Bharata Natya, though it originated in India, evolved mainly in Southern India. It originated based on the main treatise of Indian classical dance – Bharata’s Natya Sastra and a second text, Abhinaya Darpana, which deals with the emotive part of dance. The Natya Sastra gives you the basis of dance, all the foundational steps and it also talks extensively about theatre and theatre science. It was initially restricted to being performed in temples and then slowly became more widespread in performance venues. Most of the steps are performed with a stiff torso and outwardly flexed knees. Hand and footwork are generally quite complex. Most of the themes are based on Hindu mythology. Over the last century, current social themes and stories have been woven into this dance form. There are different schools of Bharata Natya and each has its own distinctive style. Guru Nirmala Madhava belongs to the Pandanallur school.
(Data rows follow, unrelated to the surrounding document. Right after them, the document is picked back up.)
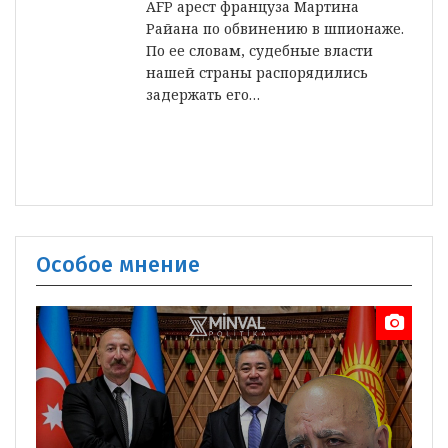
AFP арест француза Мартина
Райана по обвинению в шпионаже.
По ее словам, судебные власти
нашей страны распорядились
задержать его…
Особое мнение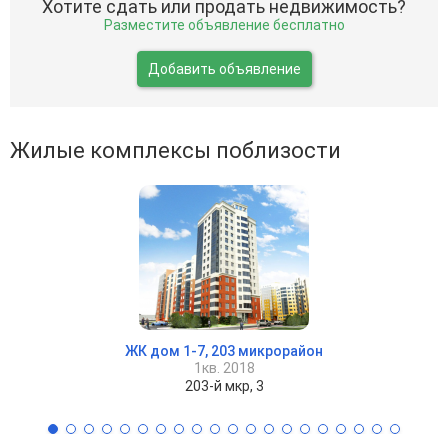
Хотите сдать или продать недвижимость?
Разместите объявление бесплатно
Добавить объявление
Жилые комплексы поблизости
ЖК дом 1-7, 203 микрорайон
1кв. 2018
203-й мкр, 3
My ideals of classical dance
I don’t believe that classical dance is a rigid form where there is no scope for any kind of change. I believe that there should be clarity in technique, a great confidence in your performance, and a steady control of mind and body. Abhinaya is also a vital part of classical dance. It is an expression of emotion that can best be expressed when you tap into your own fount of feelings and emotions. You need to get over your inhibitions and remain true to the storyline of your performance. Abhinaya requires a calmness in mind while performing. You also need to learn effective breathing techniques that enable to enhance your effectiveness while emoting. I believe it is essential for all Indian classical dance performers to have a good understanding of Natya Shastra and Abhinaya Darpana, the bibles of classical dance.